Directions: From the first line of the data below through the line bearing "Betalingsmetoder", reproduce each line exactly; do not include pictures.

Records supplied:
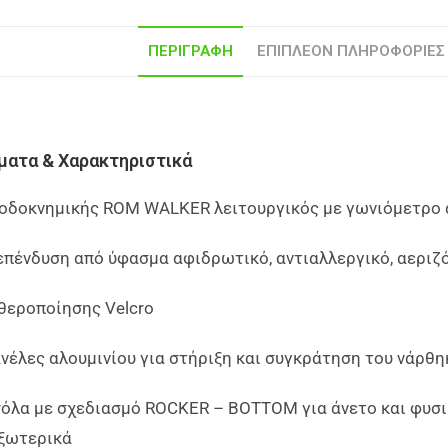
ΠΕΡΙΓΡΑΦΉ
ΕΠΙΠΛΈΟΝ ΠΛΗΡΟΦΟΡΊΕΣ
ματα & Χαρακτηριστικά
οδοκνημικής ROM WALKER λειτουργικός με γωνιόμετρο α
επένδυση από ύφασμα αφιδρωτικό, αντιαλλεργικό, αεριζ
θεροποίησης Velcro
νέλες αλουμινίου για στήριξη και συγκράτηση του νάρθη
όλα με σχεδιασμό ROCKER – BOTTOM για άνετο και φυσικ
εξωτερικά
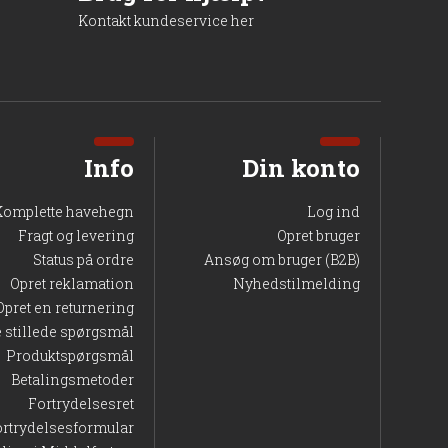
Kontakt kundeservice her
 lever op til kravene for fabriksbeton og præfabrikerede
tå ude hele året. Der er ingen behov for
Info
Din konto
Komplette havehegn
Log ind
Fragt og levering
Opret bruger
Status på ordre
Ansøg om bruger (B2B)
Opret reklamation
Nyhedstilmelding
Opret en returnering
e stillede spørgsmål
Produktspørgsmål
Betalingsmetoder
plader og passer ind i mange typer udemiljøer. Den høje
Fortrydelsesret
stærkt og flot i mange år. Uanset om du skal etablere et nyt
ortrydelsesformular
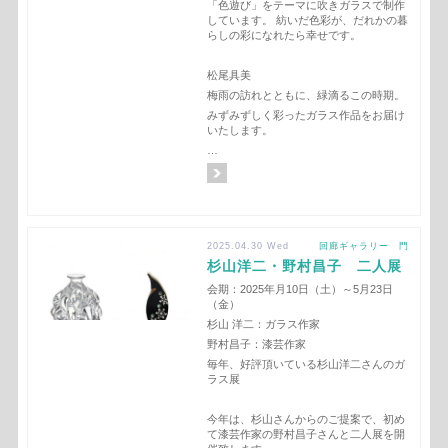
「色遊び」をテーマに吹きガラスで制作
しています。 紡いだ色彩が、だれかの暮
らしの彩になれたら幸せです。
松尾具美
梅雨の訪れとともに、緑滴るこの時期。
みずみずしく彩ったガラス作品をお届け
いたします。
…
2025.04.30 Wed
回廊ギャラリー 門
杉山洋二・野村昌子 二人展
会期：2025年月10日（土）～5月23日
（金）
杉山 洋二：ガラス作家
野村昌子：漆芸作家
毎年、好評頂いている杉山洋二さんのガ
ラス展
今年は、杉山さんからのご提案で、初め
て漆芸作家の野村昌子さんと二人展を開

Answer to the exercise:
ΠΕΡΙΓΡΑΦΉ
ΕΠΙΠΛΈΟΝ ΠΛΗΡΟΦΟΡΊΕΣ
ματα & Χαρακτηριστικά
οδοκνημικής ROM WALKER λειτουργικός με γωνιόμετρο α
επένδυση από ύφασμα αφιδρωτικό, αντιαλλεργικό, αεριζ
θεροποίησης Velcro
νέλες αλουμινίου για στήριξη και συγκράτηση του νάρθη
όλα με σχεδιασμό ROCKER – BOTTOM για άνετο και φυσικ
εξωτερικά
Kontakt kundeservice her
 lever op til kravene for fabriksbeton og præfabrikerede
tå ude hele året. Der er ingen behov for
Info
Din konto
Komplette havehegn
Log ind
Fragt og levering
Opret bruger
Status på ordre
Ansøg om bruger (B2B)
Opret reklamation
Nyhedstilmelding
Opret en returnering
e stillede spørgsmål
Produktspørgsmål
Betalingsmetoder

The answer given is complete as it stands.